I've recently started using MongoDB at work. It's great so far - very fast, good APIs, flexible. However, there's been one big problem: there's no documentation on how to write queries. I mean, there's a manual and it tells you about all the operators you can use, but there's nowhere you can go to read about the correct approach to writing different kinds of queries. So from trial and error, I'm going to contribute a piece which could be part of such a guide.

How to count unique [viewers|actions|users|etc] with MongoDB

First, if you don't care about breaking down the data, there is an extremely simple way to get the number of uniques (aka "distincts"):

db.events.distinct("uid", {type: "pageview"}).length;

This has the downside of loading every single pageview into memory, as far as I can tell. [mstearn from #mongodb on freenode adds that distinct() is limited to returning 4MB, making it unsuitable for large data sets] Since a call to distinct() returns an Array instead of a Cursor, you can't just call count(). You can, however, extend it to get all the pageviews in a set of predefined categories pretty easily:

['search', 'frontpage', 'checkout'].map(function(category){
   return [category, db.events.distinct("uid", {type: "pageview", category: category}).length];
});

OK, but say you have a lot of pageviews and you don't want to load the entire list into memory.

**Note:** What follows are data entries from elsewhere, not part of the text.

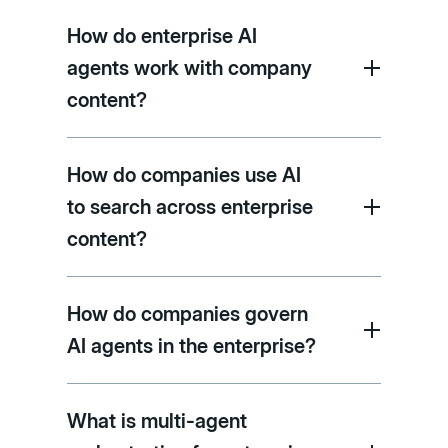
How do enterprise AI
agents work with company
content?
How do companies use AI
to search across enterprise
content?
How do companies govern
AI agents in the enterprise?
What is multi-agent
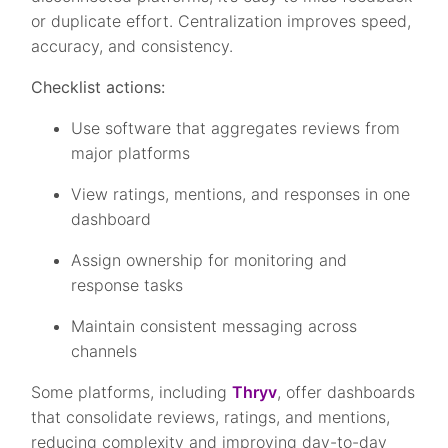
or duplicate effort. Centralization improves speed,
accuracy, and consistency.
Checklist actions:
Use software that aggregates reviews from
major platforms
View ratings, mentions, and responses in one
dashboard
Assign ownership for monitoring and
response tasks
Maintain consistent messaging across
channels
Some platforms, including
Thryv
, offer dashboards
that consolidate reviews, ratings, and mentions,
reducing complexity and improving day-to-day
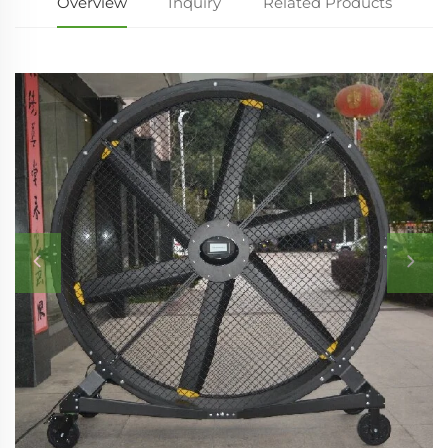
Overview
Inquiry
Related Products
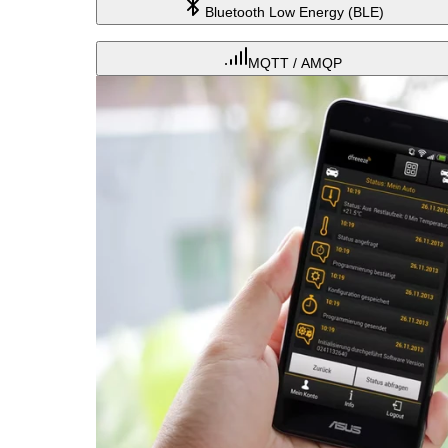
Bluetooth Low Energy (BLE)
MQTT / AMQP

The next attempt I came up with used the more exotic mapReduce looked like this:

db.events.mapReduce(
  function(){
   emit([this.category, this.uid].join('-'), true);
  },
  function(key, values){
    //values is irrelevant, just a list of true for each time it's appeared
    var keys = key.split('-');
    return keys.slice(0, keys.length - 1).join('-');
  },
  {query: {type: "pageview"}}
).group(
 ["value"],
 {},
 {uniques: 0},
 function(obj, acc){
   acc.uniques += 1;
 }
)

Downsides: it's very ugly, and I suspect it's doing a lot of useless work. I just want to count the number of uniques for a given set of restrictions...I should not be doing all this random string manipulation. Upside: it gets all categories, not just your predefined set. It will scale up nicely once MongoDB gets sharding working right. [mstearn from #mongodb informs me that group has the same limitations as distinct and thus this doesn't scale up. Sad.]

I thought I could do better, and reading http://www.slideshare.net/gabriele.lana/couchdb-vs-mongodb-2982288 I had the inspiration to do *two* mapReduce() calls:

db.events.mapReduce(
   function(){
        emit(
         [this.category, this.uid],
         {category: this.category, uid: this.uid}
        );
   },
   function(key, values){
      return values[0];
   },
   {query: {type: "pageview"}}
).map_reduce(
  function(){
     emit(this.category, 1);
  },
  function(key, values){
     return Array.sum(values);
  }
)

Upsides: this is the most elegant solution, from one point of view. And it scales up nicely, with no limits. Downsides: It's a two phase map reduce and thus kind of slow. This is the current version of the code I have checked in.

Let me know if you have any insight on the best way to do these queries!